Charles Lamb (1775-1834)

In "Blakesmoor in H-----shire," British essayist Charles Lamb (thinly disguised as the narrator Elia) returns to the great country house where his grandmother had been a housekeeper and which he had visited as a child. Now abandoned, this "lonely temple" serves as an emblem of the transience of all human things.

Blakesmoor in H-----shire

by Charles Lamb

I do not know a pleasure more affecting than to range at will over the deserted apartments of some fine old family mansion. The traces of extinct grandeur admit of a better passion than envy; and contemplations on the great and good, whom we fancy in succession to have been its inhabitants, weave for us illusions incompatible with the bustle of modern occupancy, and vanities of foolish present aristocracy. The same difference of feeling, I think, attends us between entering an empty and a crowded church. In the latter it is chance but some present human frailty--an act of inattention on the part of some of the auditory--or a trait of affectation, or, worse, vainglory, on that of the preacher--puts us by our best thoughts, disharmonizing the place and the occasion. But would'st thou know the beauty of holiness? --go alone on some weekday, borrowing the keys of good Master Sexton, traverse the cool aisles of some country church; think of the piety that has kneeled ther--the congregations, old and young, that have found consolation there--the meek pastor--the docile parishioner. With no disturbing emotions, no cross conflicting comparisons, drink in the tranquility of the place, till thou thyself become as fixed and motionless as the marble effigies that kneel and weep around thee.

Journeying northward lately, I could not resist going some few miles out of my road to look upon the remains of an old great house with which I had been impressed in this way in infancy. I was apprised that the owner of it had lately pulled it down; still I had a vague notion that it could not all have perished, that so much solidity with magnificence could not have been crushed all at once into the mere dust and rubbish which I found it.

The work of ruin had proceeded with a swift hand indeed, and the demolition of a few weeks had reduced it to--an antiquity.

I was astonished at the indistinction of everything. Where had stood the great gates?

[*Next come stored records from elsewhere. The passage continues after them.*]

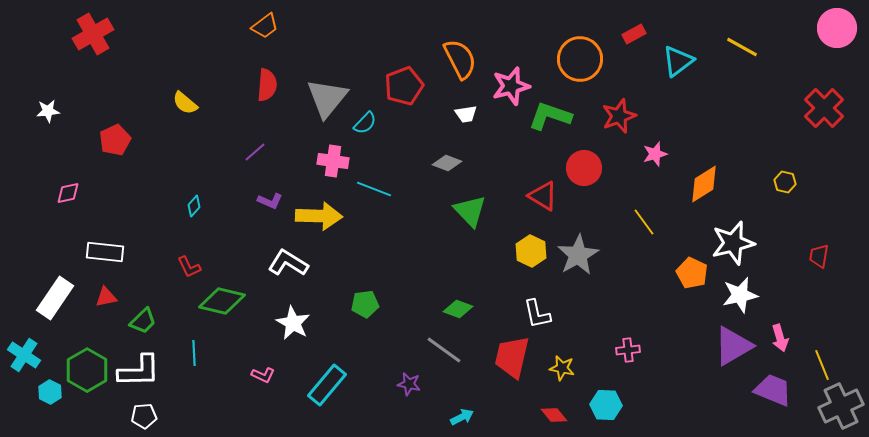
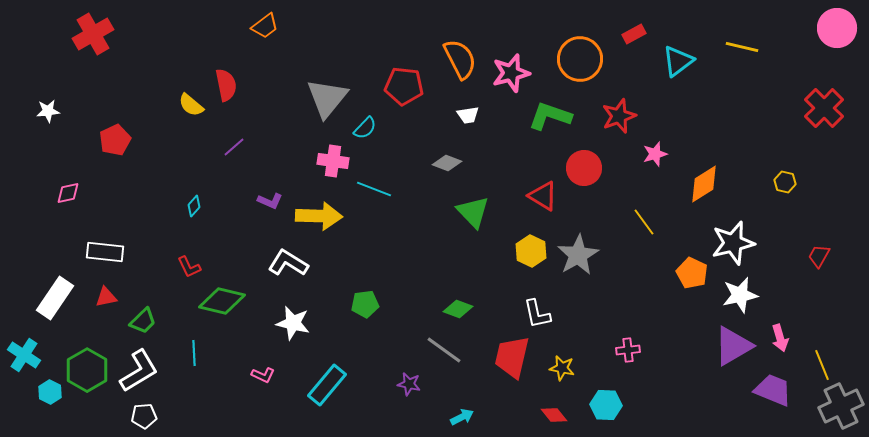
yellow line at (742, 47): rotated 16 degrees counterclockwise
red semicircle at (267, 85): moved 41 px left; rotated 16 degrees counterclockwise
red pentagon at (404, 86): rotated 27 degrees clockwise
pink star at (511, 86): moved 13 px up
yellow semicircle at (185, 103): moved 6 px right, 2 px down
white trapezoid at (466, 114): moved 2 px right, 1 px down
cyan semicircle at (365, 123): moved 5 px down
purple line at (255, 152): moved 21 px left, 5 px up
green triangle at (470, 211): moved 3 px right, 1 px down
red trapezoid at (819, 256): rotated 20 degrees clockwise
white star at (293, 323): rotated 16 degrees counterclockwise
white L-shape at (139, 371): rotated 30 degrees counterclockwise
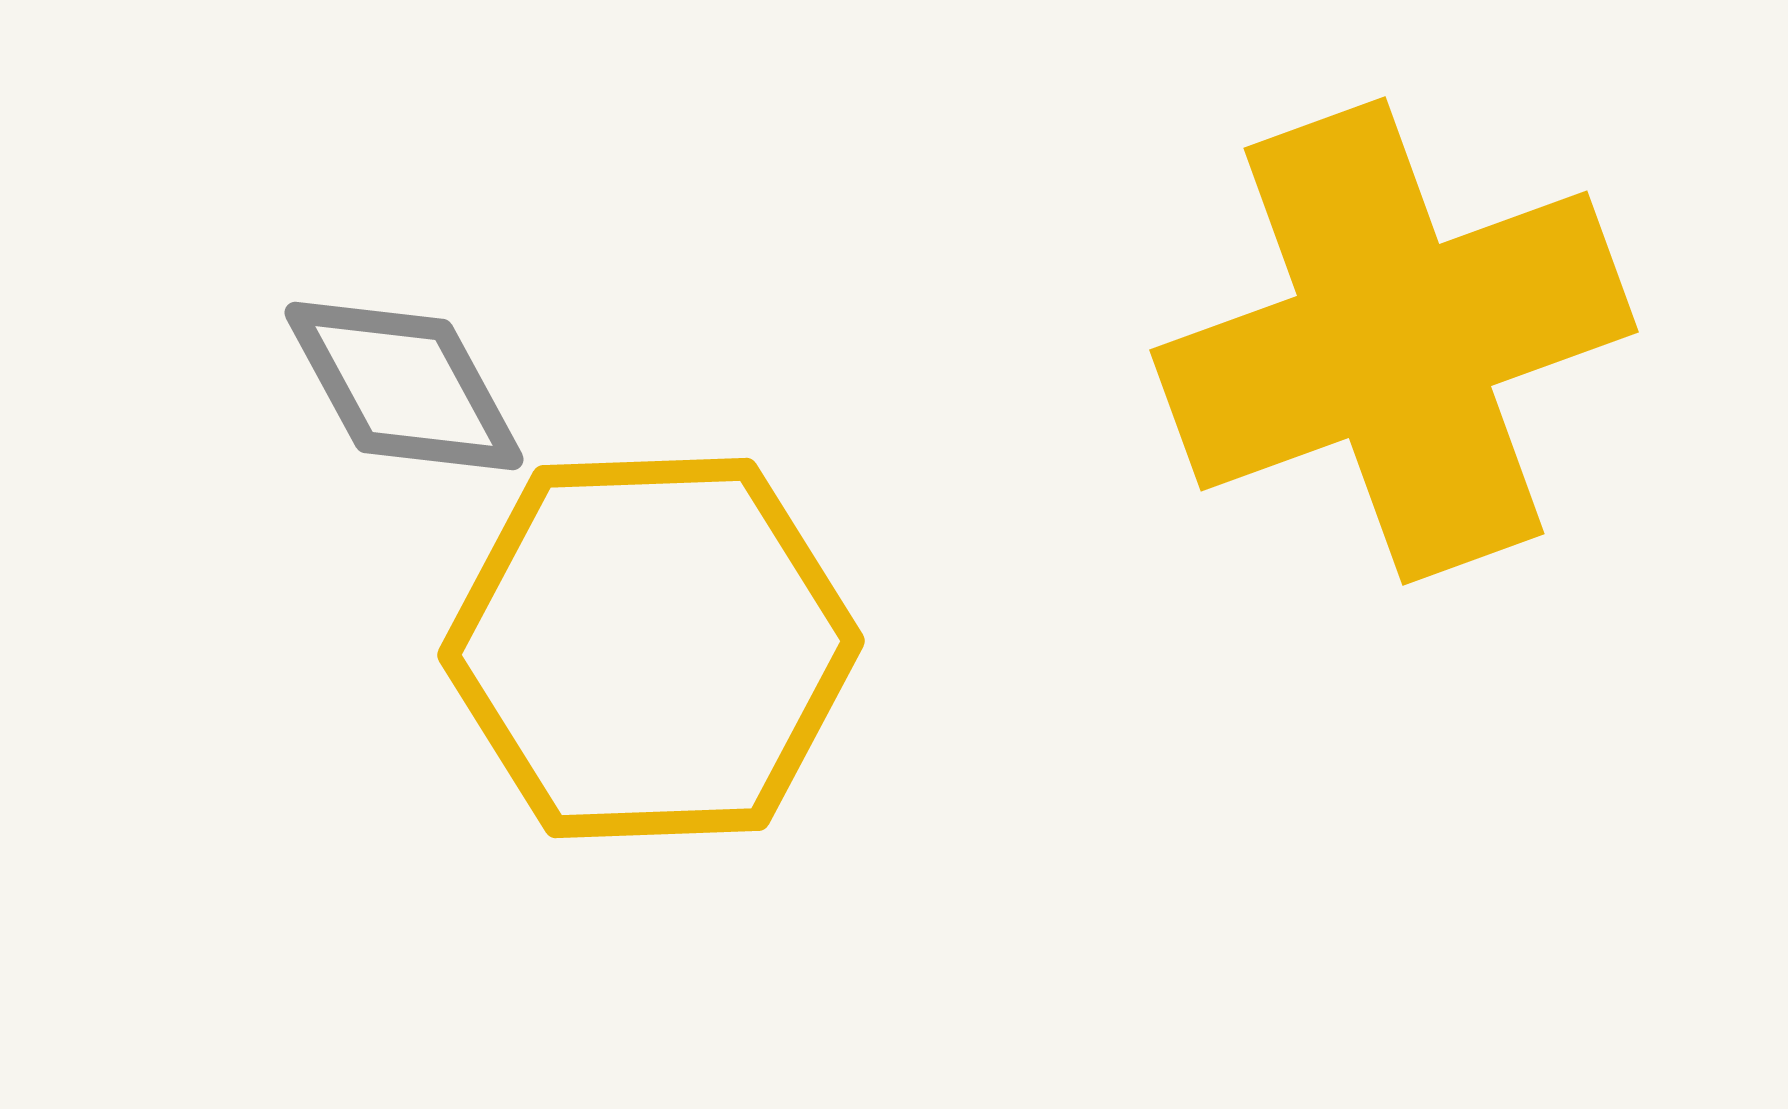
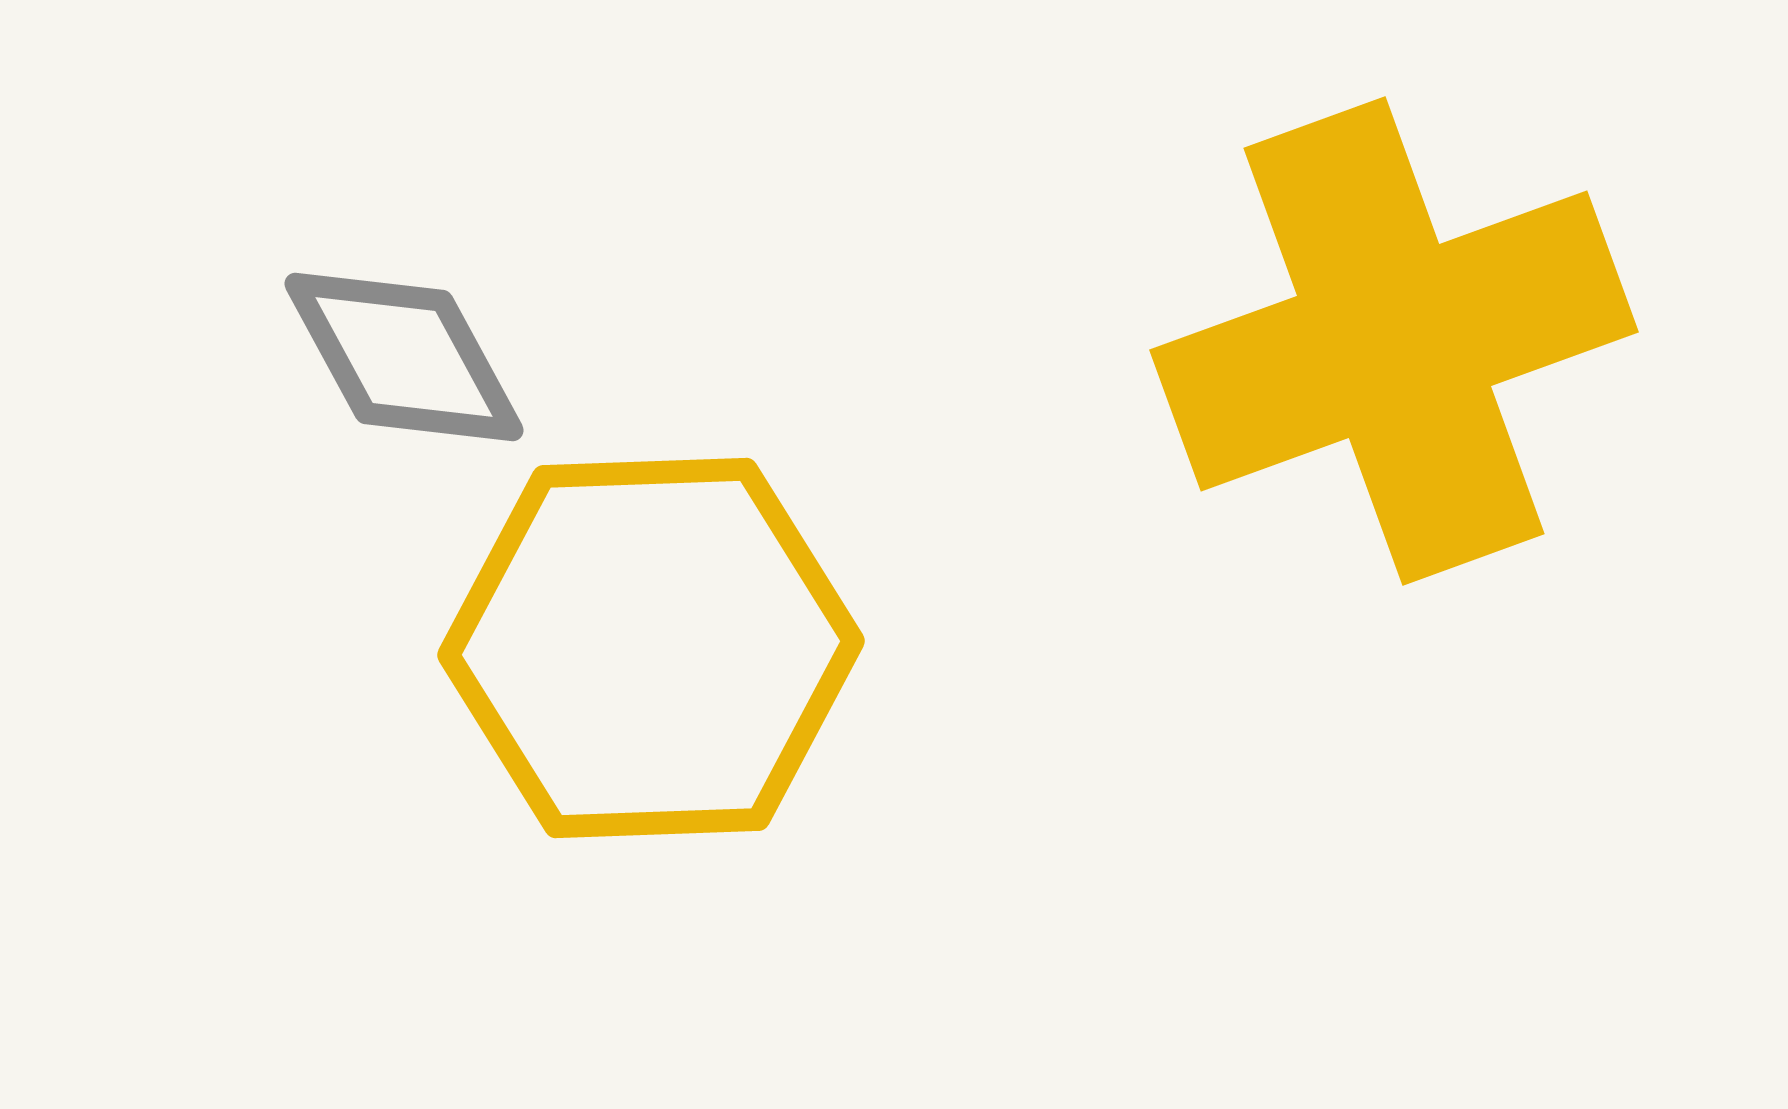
gray diamond: moved 29 px up
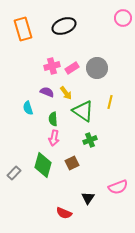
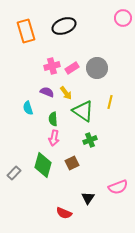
orange rectangle: moved 3 px right, 2 px down
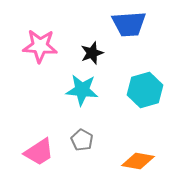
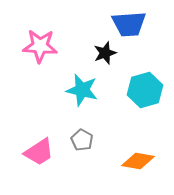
black star: moved 13 px right
cyan star: rotated 8 degrees clockwise
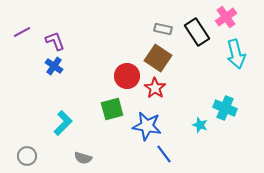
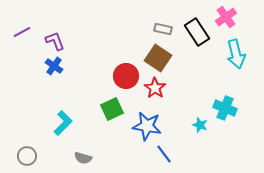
red circle: moved 1 px left
green square: rotated 10 degrees counterclockwise
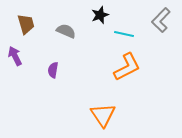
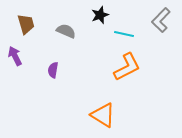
orange triangle: rotated 24 degrees counterclockwise
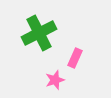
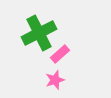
pink rectangle: moved 15 px left, 4 px up; rotated 24 degrees clockwise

What bounded the courtyard? Whereabout did the outhouses commence? a few bricks only lay as representatives of that which was so stately and so spacious.

Death does not shrink up his human victim at this rate. The burnt ashes of a man weigh more in their proportion.

Had I seen these brick-and-mortar knaves at their process of destruction, at the plucking of every panel I should have felt the varlets at my heart. I should have cried out to them to spare a plank at least out of the cheerful storeroom, in whose hot window-seat I used to sit and read Cowley, with the grass-plot before, and the hum and flappings of that one solitary wasp that ever haunted it about me--it is in mine ears now, as oft as summer returns; or a panel of the yellow room.

Why, every plank and panel of that house for me had magic in it. The tapestried bedrooms--tapestry so much better than painting--not adorning merely, but peopling the wainscots--at which childhood ever and anon would steal a look, shifting its coverlet (replaced as quickly) to exercise its tender courage in a momentary eye-encounter with those stern bright visages, staring reciprocally--all Ovid on the walls, in colours vivider than his descriptions. Actaeon in mid sprout, with the unappeasable prudery of Diana; and the still more provoking and almost culinary coolness of Dan Phoebus, eel-fashion, deliberately divesting of Marsyas.

Then, that haunted room--in which old Mrs. Battle died--whereinto I have crept, but always in the daytime, with a passion of fear, and a sneaking curiosity, terror-tainted, to hold communication with the past. How shall they build it up again?

It was an old deserted place, yet not so long deserted but that traces of the splendour of past inmates were everywhere apparent. Its furniture was still standing--even to the tarnished gilt leather battledoors, and crumbling feathers of shuttlecocks in the nursery, which told that children had once played there. But I was a lonely child, and had the range at will of every apartment, knew every nook and corner, wondered and worshipped everywhere.